Und eben, Jürg Röthlisberger ist nicht nur von medizinischer und technischer Seite her wichtig für das Team. «Ich bin wie das Mami des Teams», sagt er und lacht. Die Athletinnen und Athleten – im Bobsport sind Frauen und Männer im Weltcup gemeinsam unterwegs – kommen mit verschiedensten Problemen zu ihm. «Manchmal kommen sie in die Massage und wollen eigentlich nur reden.» Für Röthlisberger ist es ein wichtiger Aspekt seiner Arbeit und einer, der ihm zusagt und gefällt. Entsprechend überrascht es nicht, wenn er sagt: «Wir sind wie eine grosse Familie im Bob-Weltcup.» Die Pilotinnen und Piloten und das ganze Team rundherum erleben viel gemeinsam. «Es entstehen wunderbare Freundschaften.»

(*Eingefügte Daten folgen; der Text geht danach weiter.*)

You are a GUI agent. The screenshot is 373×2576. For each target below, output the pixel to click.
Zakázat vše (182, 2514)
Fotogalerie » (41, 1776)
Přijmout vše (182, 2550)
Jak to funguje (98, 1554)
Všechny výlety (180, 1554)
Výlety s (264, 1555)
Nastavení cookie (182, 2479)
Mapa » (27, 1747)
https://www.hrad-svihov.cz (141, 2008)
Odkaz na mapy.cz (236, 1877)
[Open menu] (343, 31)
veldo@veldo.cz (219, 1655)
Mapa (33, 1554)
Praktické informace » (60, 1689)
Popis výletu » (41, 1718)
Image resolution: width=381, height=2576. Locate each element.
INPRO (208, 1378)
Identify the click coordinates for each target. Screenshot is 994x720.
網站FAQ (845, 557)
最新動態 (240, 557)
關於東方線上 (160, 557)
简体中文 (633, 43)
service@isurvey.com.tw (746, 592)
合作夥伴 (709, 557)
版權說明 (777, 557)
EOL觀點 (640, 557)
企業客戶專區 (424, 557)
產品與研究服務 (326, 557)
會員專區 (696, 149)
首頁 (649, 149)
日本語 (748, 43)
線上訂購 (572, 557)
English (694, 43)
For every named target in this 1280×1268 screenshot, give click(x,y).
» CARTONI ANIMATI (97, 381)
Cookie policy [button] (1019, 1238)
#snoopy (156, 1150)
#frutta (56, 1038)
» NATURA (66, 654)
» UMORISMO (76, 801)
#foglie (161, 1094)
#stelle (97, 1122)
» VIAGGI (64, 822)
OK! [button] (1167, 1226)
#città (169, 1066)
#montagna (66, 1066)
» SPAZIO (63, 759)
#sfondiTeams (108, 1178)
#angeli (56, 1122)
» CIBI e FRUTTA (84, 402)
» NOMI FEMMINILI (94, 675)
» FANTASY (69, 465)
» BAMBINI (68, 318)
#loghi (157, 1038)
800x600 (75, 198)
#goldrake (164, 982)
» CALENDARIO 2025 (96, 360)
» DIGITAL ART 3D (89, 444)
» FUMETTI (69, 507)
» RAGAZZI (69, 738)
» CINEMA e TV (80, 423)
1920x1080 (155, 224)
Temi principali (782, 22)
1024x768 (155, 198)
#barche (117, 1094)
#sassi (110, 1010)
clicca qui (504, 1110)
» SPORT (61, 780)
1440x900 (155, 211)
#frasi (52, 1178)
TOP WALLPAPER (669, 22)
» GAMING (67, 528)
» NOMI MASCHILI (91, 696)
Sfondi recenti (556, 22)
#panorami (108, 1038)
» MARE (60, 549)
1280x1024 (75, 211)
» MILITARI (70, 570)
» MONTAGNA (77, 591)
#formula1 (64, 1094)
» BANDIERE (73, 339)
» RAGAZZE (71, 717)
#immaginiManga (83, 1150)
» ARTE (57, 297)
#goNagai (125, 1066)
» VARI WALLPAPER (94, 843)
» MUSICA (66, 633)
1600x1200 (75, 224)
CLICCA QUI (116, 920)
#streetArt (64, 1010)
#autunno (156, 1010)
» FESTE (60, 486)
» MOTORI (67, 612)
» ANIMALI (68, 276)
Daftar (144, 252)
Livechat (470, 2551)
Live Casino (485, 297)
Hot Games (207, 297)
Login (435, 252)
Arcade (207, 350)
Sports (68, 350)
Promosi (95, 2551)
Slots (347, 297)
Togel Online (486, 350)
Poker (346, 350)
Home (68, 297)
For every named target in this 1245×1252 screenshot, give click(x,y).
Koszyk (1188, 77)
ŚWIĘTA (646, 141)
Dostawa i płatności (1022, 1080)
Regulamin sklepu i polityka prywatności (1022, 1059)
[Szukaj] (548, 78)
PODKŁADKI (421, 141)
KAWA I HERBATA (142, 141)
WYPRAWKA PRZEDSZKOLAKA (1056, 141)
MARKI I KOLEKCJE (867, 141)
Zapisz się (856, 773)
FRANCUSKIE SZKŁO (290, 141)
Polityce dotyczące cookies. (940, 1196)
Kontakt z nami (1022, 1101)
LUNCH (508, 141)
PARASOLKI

Und für Jürg Röthlisberger bringt der Alltag mit der Bob-Nationalmannschaft immer wieder Herausforderungen. «Um wissen zu können, wie es sich in einem Bob anfühlt, um Gespräche mit den Athleten auf Augenhöhe führen  zu können, musste ich natürlich selber die Bobbahn runterfahren», sagt er. In Winterberg, als Bremser, war das erste Mal. «Ganz speziell, weil ich es mir nicht richtig vorstellen konnte», sagt er. Mittlerweile brettert er ab und zu die Bahnen runter. Muss er auch, denn in Notfällen kommt er zum Einsatz. Röthlisberger hat eine Lizenz, dass er als Bremser im Europa- und Weltcup Rennen fahren kann. «Wenn es viele Verletzte gibt im Team, kann es soweit kommen», sagt er. Bisher blieb diese Eventualität aus.

NACH DER SAISON
MEHR ZEIT FÜR SICH

Seit zwei Jahren ist Jürg Röthlisberger Teil des Bob-Nationalteams. Er ist also ein Neuling, wie es die jungen Piloten sind. Und er hat ähnliche Ziele. Röthlisberger will als Masseur des Teams an die Olympischen Spiele in Peking 2022. Aus einem Team von fünf Masseuren wird er sich qualifizieren müssen, wie die aktiven Sportlerinnen und Sportler. «Das wäre sicher eine unglaubliche Erfahrung», sagt er.

Zuerst aber kann sich der 30-Jährige auf seine Praxis in Benzenschwil konzentrieren. Im Sommer sind die Einsätze mit dem Bob-Team selten. «Es gibt einige Athleten, die mich das ganze Jahr hier besuchen, andere sehe ich erst wieder in Trainingslagern.» Heisst, seit die Saison vorbei ist, hat Röthlisberger wieder mehr Zeit für sich, Zeit für das Turnen beim TV Merenschwand, Zeit für seine langjährige Freundin, Zeit um zu fotografieren und Zeit, um auch einmal alleine zu sein.